### Exercise objective
All lines of the material that contain "JAKO" must be copied out.

____________

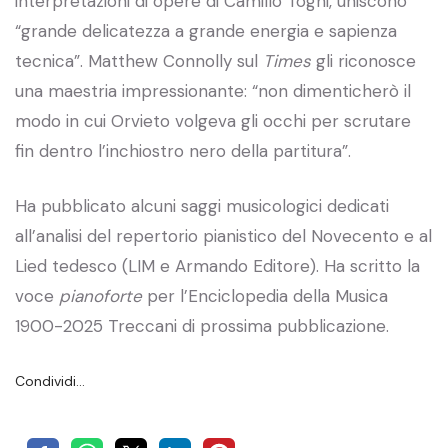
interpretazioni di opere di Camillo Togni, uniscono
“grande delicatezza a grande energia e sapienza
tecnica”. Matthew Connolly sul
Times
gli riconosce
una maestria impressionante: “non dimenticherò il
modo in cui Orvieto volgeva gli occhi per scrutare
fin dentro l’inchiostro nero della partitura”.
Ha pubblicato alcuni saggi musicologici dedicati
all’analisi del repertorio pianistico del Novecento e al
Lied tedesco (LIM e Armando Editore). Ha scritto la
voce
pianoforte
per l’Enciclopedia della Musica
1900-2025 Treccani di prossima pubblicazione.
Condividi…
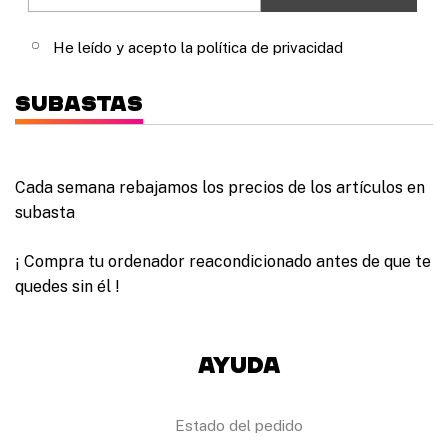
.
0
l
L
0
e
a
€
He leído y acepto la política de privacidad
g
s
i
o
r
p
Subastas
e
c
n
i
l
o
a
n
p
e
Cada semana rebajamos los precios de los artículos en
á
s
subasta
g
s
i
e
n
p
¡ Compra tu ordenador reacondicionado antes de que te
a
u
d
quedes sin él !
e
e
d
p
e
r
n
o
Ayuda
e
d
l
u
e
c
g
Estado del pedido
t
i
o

____________

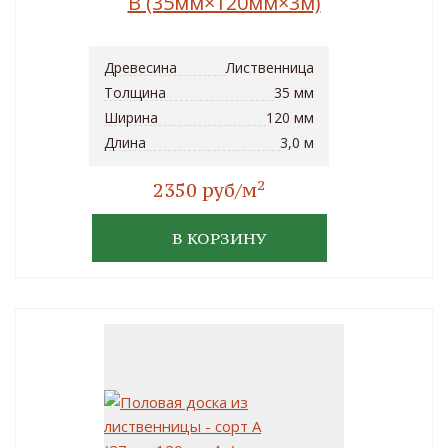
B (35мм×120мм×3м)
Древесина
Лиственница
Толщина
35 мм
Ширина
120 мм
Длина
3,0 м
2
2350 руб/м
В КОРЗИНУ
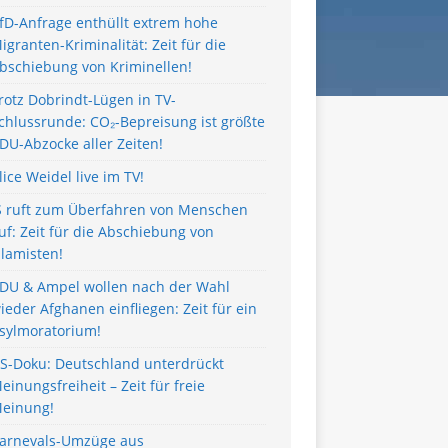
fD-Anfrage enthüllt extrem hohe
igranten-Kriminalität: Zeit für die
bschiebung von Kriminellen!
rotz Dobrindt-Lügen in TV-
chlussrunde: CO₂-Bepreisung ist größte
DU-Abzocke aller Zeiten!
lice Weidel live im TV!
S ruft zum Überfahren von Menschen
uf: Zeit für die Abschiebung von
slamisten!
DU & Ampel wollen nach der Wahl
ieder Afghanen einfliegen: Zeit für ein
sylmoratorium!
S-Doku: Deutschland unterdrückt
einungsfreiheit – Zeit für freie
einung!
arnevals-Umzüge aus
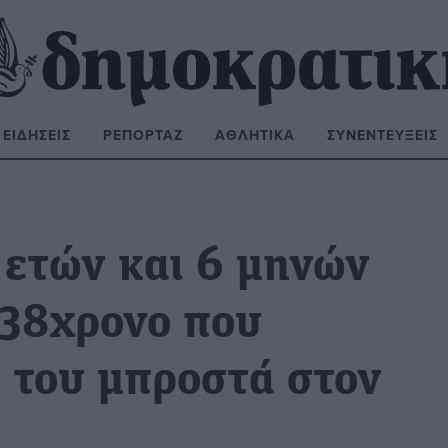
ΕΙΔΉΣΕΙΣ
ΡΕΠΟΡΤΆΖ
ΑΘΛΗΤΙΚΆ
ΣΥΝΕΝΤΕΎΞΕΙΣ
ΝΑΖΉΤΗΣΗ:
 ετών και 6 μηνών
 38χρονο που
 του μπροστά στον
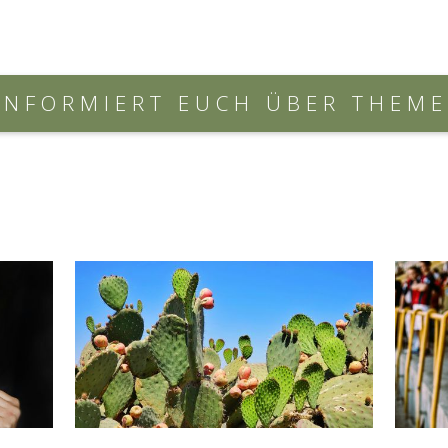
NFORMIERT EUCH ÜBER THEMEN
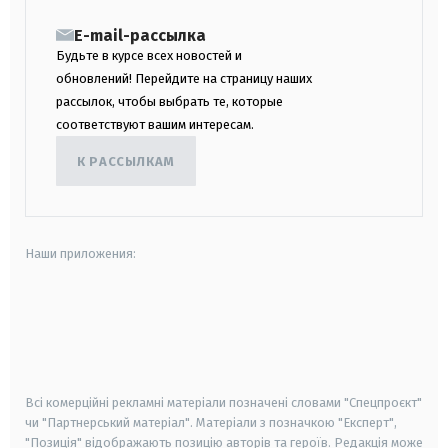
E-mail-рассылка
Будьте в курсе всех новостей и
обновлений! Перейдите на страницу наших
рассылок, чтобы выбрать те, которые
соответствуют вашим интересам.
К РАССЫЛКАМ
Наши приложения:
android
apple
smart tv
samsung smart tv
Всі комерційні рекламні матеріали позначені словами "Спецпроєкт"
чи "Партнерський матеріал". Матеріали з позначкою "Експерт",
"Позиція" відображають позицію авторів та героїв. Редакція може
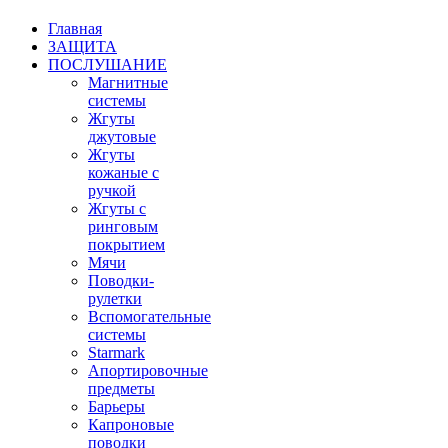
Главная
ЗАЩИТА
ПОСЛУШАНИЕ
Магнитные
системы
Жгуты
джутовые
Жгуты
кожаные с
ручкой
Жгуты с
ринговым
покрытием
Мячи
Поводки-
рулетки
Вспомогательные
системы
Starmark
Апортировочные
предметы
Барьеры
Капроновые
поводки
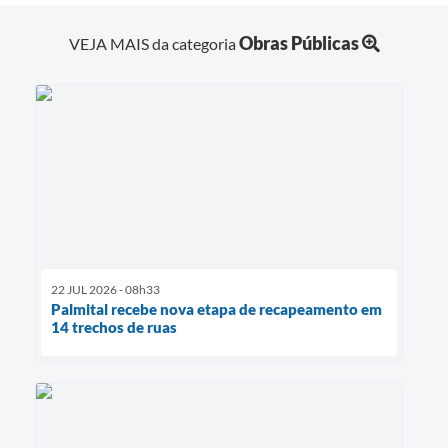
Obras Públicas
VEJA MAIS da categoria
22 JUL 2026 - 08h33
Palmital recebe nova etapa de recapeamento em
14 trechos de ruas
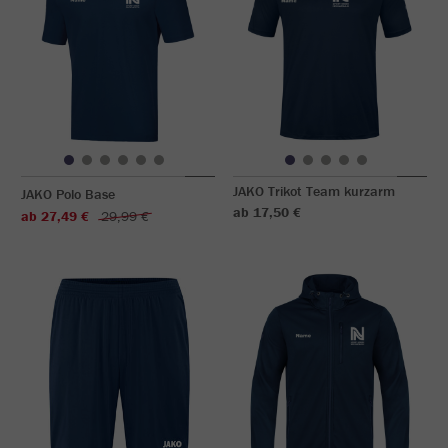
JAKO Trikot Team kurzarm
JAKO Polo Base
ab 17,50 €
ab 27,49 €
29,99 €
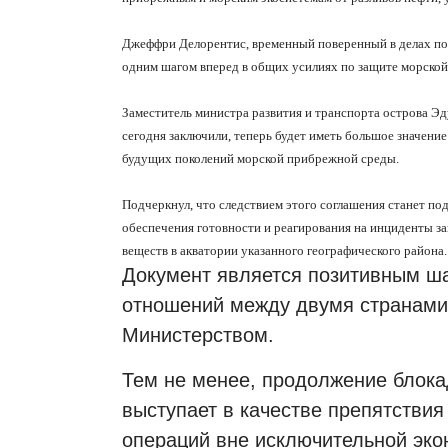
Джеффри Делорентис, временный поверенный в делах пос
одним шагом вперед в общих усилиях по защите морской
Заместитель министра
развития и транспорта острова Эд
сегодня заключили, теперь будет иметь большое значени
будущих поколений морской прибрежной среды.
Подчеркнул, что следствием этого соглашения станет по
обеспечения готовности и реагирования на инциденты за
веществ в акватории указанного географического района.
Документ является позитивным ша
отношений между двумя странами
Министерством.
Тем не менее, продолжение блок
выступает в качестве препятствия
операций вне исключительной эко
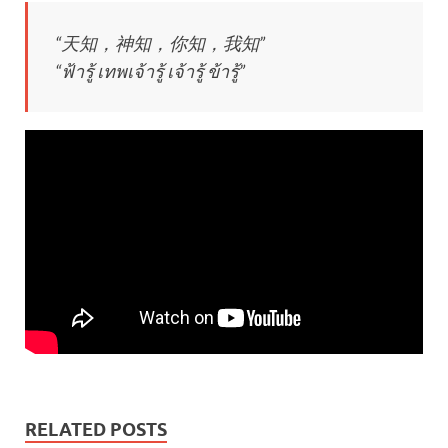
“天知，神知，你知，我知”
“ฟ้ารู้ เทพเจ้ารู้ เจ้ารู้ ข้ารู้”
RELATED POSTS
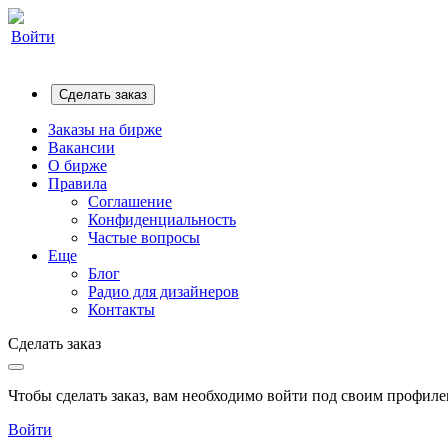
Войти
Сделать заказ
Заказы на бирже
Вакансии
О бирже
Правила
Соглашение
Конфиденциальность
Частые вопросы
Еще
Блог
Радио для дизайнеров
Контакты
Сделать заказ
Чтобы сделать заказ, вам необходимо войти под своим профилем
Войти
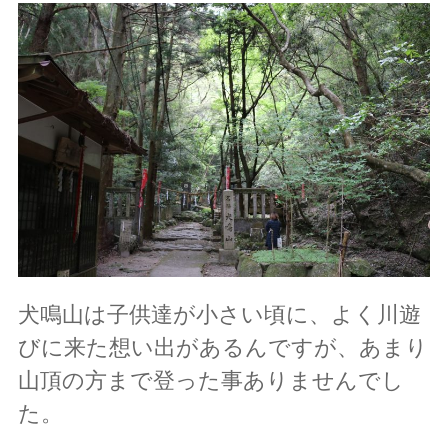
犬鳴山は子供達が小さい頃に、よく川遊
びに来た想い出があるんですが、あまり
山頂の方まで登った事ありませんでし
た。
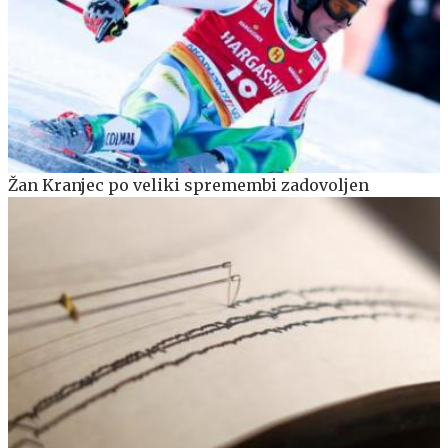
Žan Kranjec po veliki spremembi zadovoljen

____________

### Response area
JAKO Trikot Team kurzarm
JAKO Polo Base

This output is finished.